Das Landessozialgericht hat die erst vor einem Jahr in Kraft getretene Berliner Wohnaufwendungenverordnung (WAV) gekippt. Bereits Ende Februar hatte das Sozialgericht in erster Instanz die Berechnung der Unterkunftskosten für ALG-II-Bezieher als nicht nachvollziehbar kritisiert. Statt nun endlich eine neue Verordnung mit höheren Mietrichtwerten zu erarbeiten, erwägt der Sozialsenator den Gang in die nächste Instanz.
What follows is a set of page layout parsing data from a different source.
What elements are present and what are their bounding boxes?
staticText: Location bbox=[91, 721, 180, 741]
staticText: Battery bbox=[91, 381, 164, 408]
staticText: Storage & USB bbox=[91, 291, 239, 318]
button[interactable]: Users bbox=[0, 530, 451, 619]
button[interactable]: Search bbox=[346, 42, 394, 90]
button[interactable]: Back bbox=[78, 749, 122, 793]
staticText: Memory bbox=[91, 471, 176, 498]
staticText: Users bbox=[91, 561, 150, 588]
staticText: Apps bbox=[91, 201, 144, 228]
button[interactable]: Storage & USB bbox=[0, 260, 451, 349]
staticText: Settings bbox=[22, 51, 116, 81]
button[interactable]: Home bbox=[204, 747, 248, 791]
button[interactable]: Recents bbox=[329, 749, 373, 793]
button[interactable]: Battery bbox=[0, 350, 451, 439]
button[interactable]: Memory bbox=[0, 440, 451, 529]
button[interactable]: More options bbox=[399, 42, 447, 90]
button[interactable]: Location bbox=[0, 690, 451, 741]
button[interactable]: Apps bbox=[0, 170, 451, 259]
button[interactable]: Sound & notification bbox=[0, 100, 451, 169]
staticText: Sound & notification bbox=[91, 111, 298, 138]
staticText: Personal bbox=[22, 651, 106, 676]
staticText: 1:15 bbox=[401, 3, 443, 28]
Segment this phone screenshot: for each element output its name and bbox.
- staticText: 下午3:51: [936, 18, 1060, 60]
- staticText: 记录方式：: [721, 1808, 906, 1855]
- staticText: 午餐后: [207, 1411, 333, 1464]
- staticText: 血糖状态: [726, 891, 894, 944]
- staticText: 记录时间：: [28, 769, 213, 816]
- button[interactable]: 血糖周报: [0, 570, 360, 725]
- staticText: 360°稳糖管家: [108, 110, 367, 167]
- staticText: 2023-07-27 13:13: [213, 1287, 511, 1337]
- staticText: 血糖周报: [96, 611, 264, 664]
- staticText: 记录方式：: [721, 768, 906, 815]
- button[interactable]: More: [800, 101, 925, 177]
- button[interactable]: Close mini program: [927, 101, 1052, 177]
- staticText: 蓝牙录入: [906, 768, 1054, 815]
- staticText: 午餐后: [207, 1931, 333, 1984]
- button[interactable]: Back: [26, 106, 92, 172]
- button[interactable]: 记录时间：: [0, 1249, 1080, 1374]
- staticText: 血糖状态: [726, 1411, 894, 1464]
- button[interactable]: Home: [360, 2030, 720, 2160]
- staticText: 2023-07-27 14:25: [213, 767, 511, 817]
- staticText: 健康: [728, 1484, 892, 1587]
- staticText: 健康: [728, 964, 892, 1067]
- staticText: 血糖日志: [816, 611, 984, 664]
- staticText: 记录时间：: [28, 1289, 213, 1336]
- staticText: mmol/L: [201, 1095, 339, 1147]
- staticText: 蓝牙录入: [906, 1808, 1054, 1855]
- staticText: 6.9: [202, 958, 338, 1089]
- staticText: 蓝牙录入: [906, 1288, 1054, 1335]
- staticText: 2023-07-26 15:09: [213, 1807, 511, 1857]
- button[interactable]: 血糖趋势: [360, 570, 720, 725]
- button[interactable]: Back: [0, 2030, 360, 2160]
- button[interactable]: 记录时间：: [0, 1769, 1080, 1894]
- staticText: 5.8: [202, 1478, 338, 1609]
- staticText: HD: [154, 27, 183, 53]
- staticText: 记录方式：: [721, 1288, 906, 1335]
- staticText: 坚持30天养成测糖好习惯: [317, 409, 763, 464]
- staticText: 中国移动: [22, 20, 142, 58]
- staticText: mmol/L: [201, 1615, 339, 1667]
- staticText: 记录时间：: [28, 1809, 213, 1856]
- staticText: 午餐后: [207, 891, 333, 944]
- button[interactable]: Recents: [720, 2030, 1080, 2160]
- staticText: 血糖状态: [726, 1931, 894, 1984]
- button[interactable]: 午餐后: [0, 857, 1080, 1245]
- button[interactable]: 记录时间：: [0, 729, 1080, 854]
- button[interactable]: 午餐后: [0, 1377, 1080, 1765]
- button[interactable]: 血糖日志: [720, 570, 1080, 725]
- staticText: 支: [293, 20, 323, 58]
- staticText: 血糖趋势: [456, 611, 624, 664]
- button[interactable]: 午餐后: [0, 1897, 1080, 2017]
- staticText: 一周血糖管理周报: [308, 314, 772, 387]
In einem Normenkontrollverfahren hat das Landessozialgericht Ende April die WAV für unwirksam erklärt. Der Senat habe einen abstrakt angenommenen Bedarf für Unterkunft und Heizung zugrunde gelegt. Diese Verfahrensweise sei aber nur dann gesetzeskonform, wenn beide Werte richtig hergeleitet sind. Dem genüge der herangezogene Heizkostenwert nicht. Außerdem, so das Gericht, sei der konkret angemessene Bedarf immer einzelfallbezogen zu ermitteln, er könne nicht pauschal festgelegt werden. Dagegen verstoße die Verordnung, indem sie für bestimmte Härtefälle, etwa Schwangere oder Alleinerziehende, eine pauschale zehnprozentige Überschreitung der Richtwerte vorsieht.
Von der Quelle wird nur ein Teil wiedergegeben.